In his autobiography Joe Louis said, “I made a mistake going into that fight. I knew Conn was kinda small and I didn’t want them to say in the papers that I beat up on some little guy so the day before the fight I did a little roadwork to break a sweat and drank as little water as possible so I could weigh in under 200 pounds. Chappie was as mad as hell. But Conn was a clever fighter, he was like a mosquito, he’d sting and move.”
Louis clearly under-estimated the great light heavyweight. Boxing historian Bert Sugar wrote of the fight, Conn carried into the ring, “His consummate boxing skill, his flashy left hand the center piece, (that) made him a lineal descendant of Gentleman Jim Corbett, the first of the great scientific boxers,” also with a great defense, “Conn could block punches with his arms, elbows and gloves, and further nullify his opponents punches by ‘rolling’ with them,” also having “Remarkable recuperative powers, having been knocked down only twice in his career and haven gotten up both times.”
For the better part of thirteen rounds, the beautiful jabbing, feinting, and maneuvering of Conn gave him the advantage in the fight.
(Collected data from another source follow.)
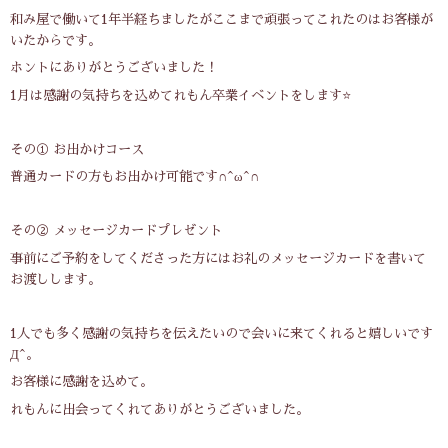
和み屋で働いて1年半経ちましたがここまで頑張ってこれたのはお客様が
いたからです。
ホントにありがとうございました！
1月は感謝の気持ちを込めてれもん卒業イベントをします⭐
その① お出かけコース
普通カードの方もお出かけ可能です∩^ω^∩
その② メッセージカードプレゼント
事前にご予約をしてくださった方にはお礼のメッセージカードを書いて
お渡しします。
1人でも多く感謝の気持ちを伝えたいので会いに来てくれると嬉しいです
Д^。
お客様に感謝を込めて。
れもんに出会ってくれてありがとうございました。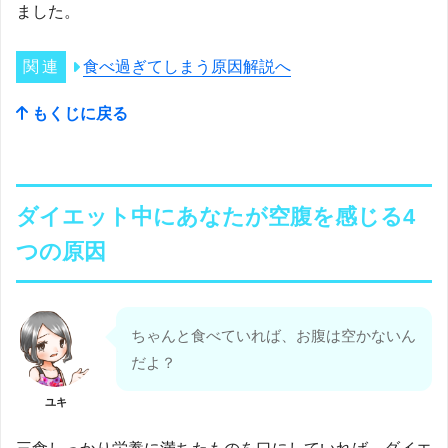
ました。
食べ過ぎてしまう原因解説へ
もくじに戻る
ダイエット中にあなたが空腹を感じる4
つの原因
ちゃんと食べていれば、お腹は空かないん
だよ？
ユキ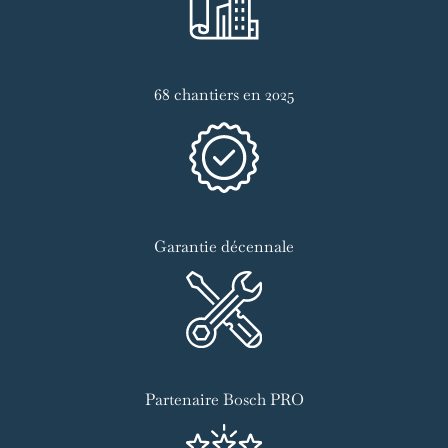
68 chantiers en 2025
Garantie décennale
Partenaire Bosch PRO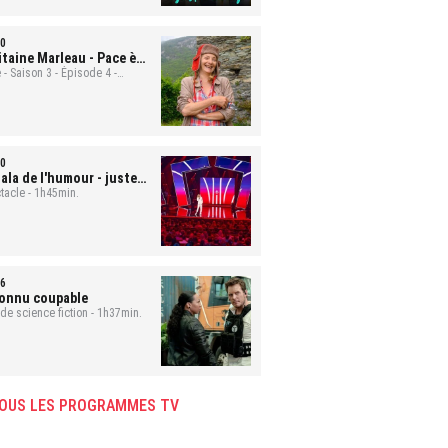
0
itaine Marleau
- Pace è
ute
 - Saison 3 - Épisode 4 -
min.
0
ala de l'humour - juste
 rire
tacle - 1h45min.
6
onnu coupable
 de science fiction - 1h37min.
OUS LES PROGRAMMES TV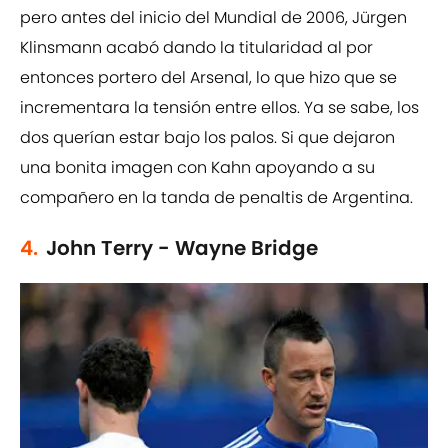
pero antes del inicio del Mundial de 2006, Jürgen
Klinsmann acabó dando la titularidad al por
entonces portero del Arsenal, lo que hizo que se
incrementara la tensión entre ellos. Ya se sabe, los
dos querían estar bajo los palos. Si que dejaron
una bonita imagen con Kahn apoyando a su
compañero en la tanda de penaltis de Argentina.
4.
John Terry - Wayne Bridge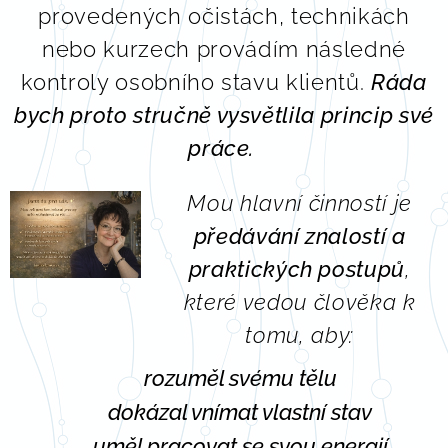
provedených očistách, technikách
nebo kurzech provádím následné
kontroly osobního stavu klientů.
Ráda
bych proto stručně vysvětlila princip své
práce.
Mou hlavní činností je
předávání znalostí a
praktických postupů
,
které vedou člověka k
tomu, aby:
✨ rozuměl svému tělu
✨ dokázal vnímat vlastní stav
✨ uměl pracovat se svou energií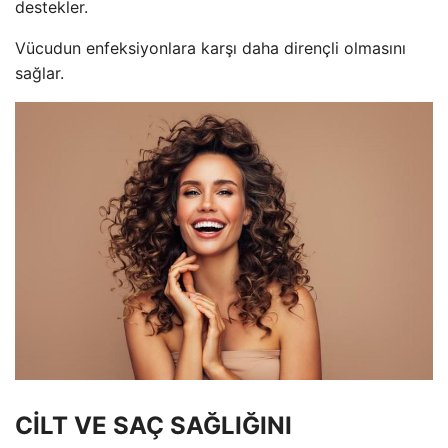
destekler.
Vücudun enfeksiyonlara karşı daha dirençli olmasını
sağlar.
CİLT VE SAÇ SAĞLIĞINI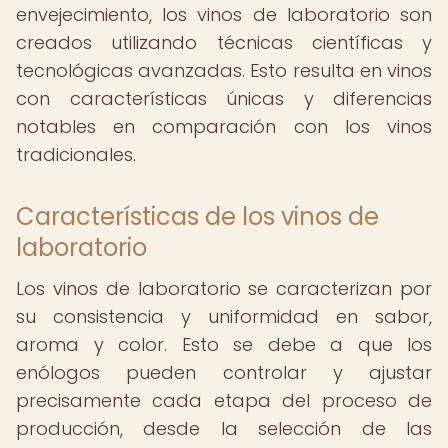
envejecimiento, los vinos de laboratorio son
creados utilizando técnicas científicas y
tecnológicas avanzadas. Esto resulta en vinos
con características únicas y diferencias
notables en comparación con los vinos
tradicionales.
Características de los vinos de
laboratorio
Los vinos de laboratorio se caracterizan por
su consistencia y uniformidad en sabor,
aroma y color. Esto se debe a que los
enólogos pueden controlar y ajustar
precisamente cada etapa del proceso de
producción, desde la selección de las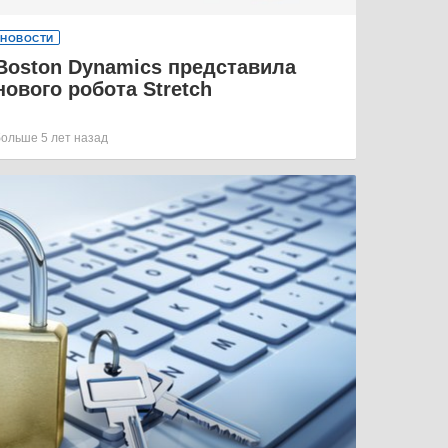
НОВОСТИ
Boston Dynamics представила
нового робота Stretch
больше 5 лет назад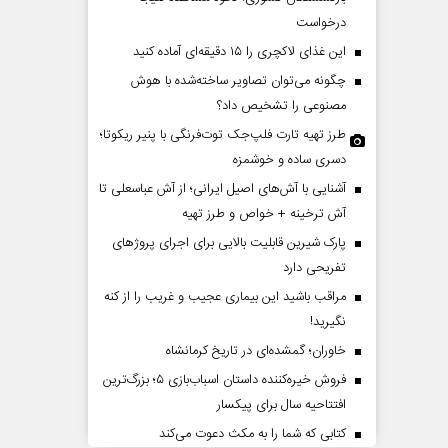
درخواست
این غذای لاکچری را ۱۵ دقیقه‌ای آماده کنید
چگونه می‌توان تصاویر ساخته‌شده با هوش
مصنوعی را تشخیص داد؟
طرز تهیه تارت فلپ‌جک توت‌فرنگی با پنیر ریکوتا؛
دسری ساده و خوشمزه
آشنایی با آش‌های اصیل ایرانی؛ از آش عباسعلی تا
پشت‌پرده تهدیدات کوتاه‏‌مدت و
اربعین نماد مقاومت در
آش ترخینه + خواص و طرز تهیه
ادعا‌های خلاف واقع آمریکا
استکبار‌
پارک شیرین قابلیت‌ بالایی برای اجرای پروژهای
تفریحی دارد
ی‌نمین - تحلیلگر مسائل سیاسی
رحمت‌الله نوروزی - عضو کمیسیون ا
مراقب باشید این بیماری عجیب و غریب را از کنه
مجلس
نگیرید!
خاوران؛ گمشده‌ای در تاریخ کرمانشاه
فروش خیره‌کننده داستان اسباب‌بازی ۵؛ بزرگ‌ترین
افتتاحیه سال برای پیکسار
کتابی که شما را به مکث دعوت می‌کند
Louis did have his moments when he stunned Conn with a left hook in the 5th, cutting his eye and nose. By the 8th round dehydration set in on Louis and he began to tire badly. By the 12th round Louis was completely exhausted with Conn ahead on two of three scorecards.
Then Billy got cocky and overconfident at the part of the fight when he knew he was winning on points. Conn decided to trade punches with the heavy hitting Louis, as the two were slugging it out Louis landed a powerful left hook to the jaw of Conn. He followed that up with an even harder right as Conn was almost ready to collapse. Billy had little left but courage as Louis battered his body with lefts and rights until the crushing right landed with only two seconds on the clock to end the thirteenth round. A finishing right from Louis’ TNT fist brought an abrupt end to the dazzling show.
Overconfidence caused Billy Conn’s downfall in the fight. Even losing the fight by a thirteenth round knockout, Billy Conn came close to defeating The Brown Bomber.
The fight went down in boxing history as one of the ten greatest heavyweight fights of all time.